Records from a data source:
# # # # # # #

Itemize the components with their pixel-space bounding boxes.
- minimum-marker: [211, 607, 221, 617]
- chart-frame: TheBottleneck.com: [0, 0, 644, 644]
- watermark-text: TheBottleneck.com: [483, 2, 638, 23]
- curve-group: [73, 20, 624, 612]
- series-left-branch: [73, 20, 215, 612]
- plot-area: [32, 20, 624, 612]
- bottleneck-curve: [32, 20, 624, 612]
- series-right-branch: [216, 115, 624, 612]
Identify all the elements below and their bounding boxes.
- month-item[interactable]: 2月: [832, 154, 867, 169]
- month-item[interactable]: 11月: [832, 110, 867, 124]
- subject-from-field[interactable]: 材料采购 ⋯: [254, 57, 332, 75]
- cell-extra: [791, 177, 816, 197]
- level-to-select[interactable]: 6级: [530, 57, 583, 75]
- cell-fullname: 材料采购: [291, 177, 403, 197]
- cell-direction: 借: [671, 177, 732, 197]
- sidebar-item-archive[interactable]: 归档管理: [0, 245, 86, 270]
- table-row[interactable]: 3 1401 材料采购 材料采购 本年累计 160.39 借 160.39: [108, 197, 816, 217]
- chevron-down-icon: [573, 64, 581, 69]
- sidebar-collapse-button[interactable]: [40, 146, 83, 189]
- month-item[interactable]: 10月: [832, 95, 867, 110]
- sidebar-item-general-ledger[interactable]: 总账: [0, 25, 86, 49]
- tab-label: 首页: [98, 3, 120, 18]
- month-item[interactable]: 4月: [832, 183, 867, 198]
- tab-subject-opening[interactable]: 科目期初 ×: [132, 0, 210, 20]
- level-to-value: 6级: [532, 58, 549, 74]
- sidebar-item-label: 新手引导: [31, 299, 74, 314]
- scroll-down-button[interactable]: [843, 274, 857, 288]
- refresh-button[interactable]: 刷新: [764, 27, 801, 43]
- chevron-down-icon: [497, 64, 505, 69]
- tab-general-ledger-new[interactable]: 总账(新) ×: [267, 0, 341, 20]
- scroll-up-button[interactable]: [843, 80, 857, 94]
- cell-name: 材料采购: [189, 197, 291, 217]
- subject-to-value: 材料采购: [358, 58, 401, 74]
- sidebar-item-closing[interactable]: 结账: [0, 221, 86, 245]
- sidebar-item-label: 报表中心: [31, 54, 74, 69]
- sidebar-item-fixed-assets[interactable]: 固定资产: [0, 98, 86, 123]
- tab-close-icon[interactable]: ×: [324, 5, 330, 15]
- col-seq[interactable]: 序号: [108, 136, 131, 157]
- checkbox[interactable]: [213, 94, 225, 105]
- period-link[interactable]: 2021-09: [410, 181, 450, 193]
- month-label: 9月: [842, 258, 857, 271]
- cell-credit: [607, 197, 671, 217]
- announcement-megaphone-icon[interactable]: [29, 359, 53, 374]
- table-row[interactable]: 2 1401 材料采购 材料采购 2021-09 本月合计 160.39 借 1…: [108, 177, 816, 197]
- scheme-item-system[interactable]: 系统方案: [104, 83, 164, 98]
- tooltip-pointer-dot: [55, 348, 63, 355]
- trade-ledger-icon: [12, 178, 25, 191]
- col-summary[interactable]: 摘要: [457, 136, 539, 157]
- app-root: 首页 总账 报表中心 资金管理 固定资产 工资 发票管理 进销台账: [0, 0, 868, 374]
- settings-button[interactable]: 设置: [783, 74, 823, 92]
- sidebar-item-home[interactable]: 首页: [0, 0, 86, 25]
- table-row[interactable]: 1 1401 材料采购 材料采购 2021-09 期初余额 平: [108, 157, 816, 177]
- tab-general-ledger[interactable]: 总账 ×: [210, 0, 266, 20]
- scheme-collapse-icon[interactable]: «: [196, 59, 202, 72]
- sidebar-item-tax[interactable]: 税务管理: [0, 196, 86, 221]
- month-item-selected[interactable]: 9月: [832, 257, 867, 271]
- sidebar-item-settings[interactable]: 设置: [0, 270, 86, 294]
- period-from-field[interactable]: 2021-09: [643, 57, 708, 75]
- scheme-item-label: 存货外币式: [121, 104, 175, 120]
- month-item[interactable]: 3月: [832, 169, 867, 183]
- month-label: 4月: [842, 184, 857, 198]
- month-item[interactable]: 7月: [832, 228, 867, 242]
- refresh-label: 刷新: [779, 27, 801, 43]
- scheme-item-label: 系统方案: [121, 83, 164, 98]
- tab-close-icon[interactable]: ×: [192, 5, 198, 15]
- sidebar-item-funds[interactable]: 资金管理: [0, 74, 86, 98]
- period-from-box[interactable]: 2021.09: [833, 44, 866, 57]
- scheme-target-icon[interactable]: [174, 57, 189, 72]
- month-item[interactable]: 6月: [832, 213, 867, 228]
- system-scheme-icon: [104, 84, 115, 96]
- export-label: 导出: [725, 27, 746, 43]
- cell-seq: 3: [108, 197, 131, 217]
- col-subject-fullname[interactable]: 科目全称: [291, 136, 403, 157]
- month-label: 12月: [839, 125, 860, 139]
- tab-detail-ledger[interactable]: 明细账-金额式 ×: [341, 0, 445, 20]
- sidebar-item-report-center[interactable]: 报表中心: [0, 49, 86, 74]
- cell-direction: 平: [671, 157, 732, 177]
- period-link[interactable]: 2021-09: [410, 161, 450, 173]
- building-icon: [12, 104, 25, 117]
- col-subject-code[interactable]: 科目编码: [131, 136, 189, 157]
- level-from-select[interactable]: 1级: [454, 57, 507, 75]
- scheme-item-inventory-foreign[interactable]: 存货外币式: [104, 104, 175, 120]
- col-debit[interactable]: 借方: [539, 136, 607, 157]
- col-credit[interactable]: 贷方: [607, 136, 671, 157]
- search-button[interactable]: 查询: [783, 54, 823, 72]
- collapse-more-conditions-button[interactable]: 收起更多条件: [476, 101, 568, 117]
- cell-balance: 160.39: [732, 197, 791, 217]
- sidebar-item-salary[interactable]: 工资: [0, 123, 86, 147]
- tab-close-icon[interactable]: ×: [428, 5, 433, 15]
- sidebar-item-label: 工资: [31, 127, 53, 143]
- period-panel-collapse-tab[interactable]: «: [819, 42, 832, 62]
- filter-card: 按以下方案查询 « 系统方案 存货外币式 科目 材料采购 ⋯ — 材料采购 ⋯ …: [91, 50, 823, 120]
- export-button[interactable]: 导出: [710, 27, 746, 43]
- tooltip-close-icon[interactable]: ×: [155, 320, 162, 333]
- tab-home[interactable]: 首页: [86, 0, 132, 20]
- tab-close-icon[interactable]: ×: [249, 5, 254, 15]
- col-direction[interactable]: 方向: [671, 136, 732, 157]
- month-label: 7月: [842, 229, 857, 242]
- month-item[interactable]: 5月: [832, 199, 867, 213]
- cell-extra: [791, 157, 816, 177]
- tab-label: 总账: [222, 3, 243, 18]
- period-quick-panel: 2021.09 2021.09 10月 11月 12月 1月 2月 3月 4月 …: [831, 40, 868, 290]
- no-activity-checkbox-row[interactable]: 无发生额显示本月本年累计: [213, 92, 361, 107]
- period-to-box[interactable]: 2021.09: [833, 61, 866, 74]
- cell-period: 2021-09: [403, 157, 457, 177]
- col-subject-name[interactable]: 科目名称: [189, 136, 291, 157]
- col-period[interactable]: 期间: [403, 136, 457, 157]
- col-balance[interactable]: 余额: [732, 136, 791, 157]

# # # # # # #

The string "collapse": state how many lines above contain it, giving nothing but the number.

4